The research, commissioned by Age UK and undertaken by the London School of Economics and the University of Kent, modelled the impact of 13% cuts to older people’s care over the next two years. This is the cross-government spending reduction that was projected by the Institute for Fiscal Studies in the spring, which the new Government’s deficit reduction plans are now expected to exceed.

The charity is calling on the Chancellor to commit in advance of the Autumn Spending Review to guarantee spending for older people's care. Without this protection, including requirements that ensure local authorities do not cut local care budgets, Age UK is warning that many older people's lives could be put at risk.

Age UK is also calling on the Chancellor to ensure pensioners do not pay the price for closing the deficit by:

•Ensuring that any tax increases do not disproportionately affect people in later life with low and middle incomes. The overall impact of tax changes should be progressive and in particular the distributional effects of any increase in VAT should be offset by other fiscal measures.

•Guaranteeing the future of Attendance Allowance and Disability Living Allowance for people aged over 65, and the continued indexation of Pension Credit to earnings.

•Avoiding any delay to the implementation of auto enrolment into workplace pensions from 2012, as well as ensuring financial products are available to meet the needs of older people, including cheques, insurance without age limits and annuities for people with small pensions.
Michelle Mitchell, Charity Director for Age UK, said:

“Next Tuesday, all eyes will be on how the Government plans to tackle the deficit; however the Government must make sure the axe does not fall on the services older people rely on most.

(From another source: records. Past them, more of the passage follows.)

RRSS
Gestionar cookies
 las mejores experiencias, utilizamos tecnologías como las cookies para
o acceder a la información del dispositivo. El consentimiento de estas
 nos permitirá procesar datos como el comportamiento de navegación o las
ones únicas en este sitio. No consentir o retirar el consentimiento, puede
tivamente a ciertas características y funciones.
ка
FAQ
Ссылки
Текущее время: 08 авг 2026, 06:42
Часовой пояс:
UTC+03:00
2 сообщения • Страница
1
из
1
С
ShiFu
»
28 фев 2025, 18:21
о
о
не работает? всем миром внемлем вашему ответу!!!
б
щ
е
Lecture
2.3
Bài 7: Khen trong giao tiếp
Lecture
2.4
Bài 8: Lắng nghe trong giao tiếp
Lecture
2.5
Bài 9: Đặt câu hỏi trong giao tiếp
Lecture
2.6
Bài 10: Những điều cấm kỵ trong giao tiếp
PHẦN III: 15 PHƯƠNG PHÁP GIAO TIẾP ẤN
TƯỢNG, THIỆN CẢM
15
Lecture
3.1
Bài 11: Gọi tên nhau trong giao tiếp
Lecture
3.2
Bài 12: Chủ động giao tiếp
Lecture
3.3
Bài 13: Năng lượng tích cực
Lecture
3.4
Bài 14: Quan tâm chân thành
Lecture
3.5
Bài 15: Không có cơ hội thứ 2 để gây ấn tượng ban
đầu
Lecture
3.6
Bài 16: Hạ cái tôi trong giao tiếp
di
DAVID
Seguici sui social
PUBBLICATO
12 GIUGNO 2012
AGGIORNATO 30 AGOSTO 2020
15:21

"The Chancellor has said he will limit the impact of cuts on the most vulnerable in our society. He should put his money where his mouth is and promise right now that care in old age will be protected in his spending review.

"Our care system is in utter crisis – it’s already starved of funding, service provision is patchy and when people do receive help, it is often of poor quality. If ministers introduce cuts which deny support to half the older people assessed as needing care at home, quite simply, lives will be put at risk.”

As part of the charity's nationwide ‘Big Q’ campaign, older people across the country will be lobbying their local MPs with the message ‘cut cake, not care’ ahead of next week’s Emergency Budget. With the support of thousands of older people and their families across the country, the charity is aiming for MP’s postbags to be overflowing with campaigning postcards detailing the creative message, calling for the new Government to protect vital care services from cuts.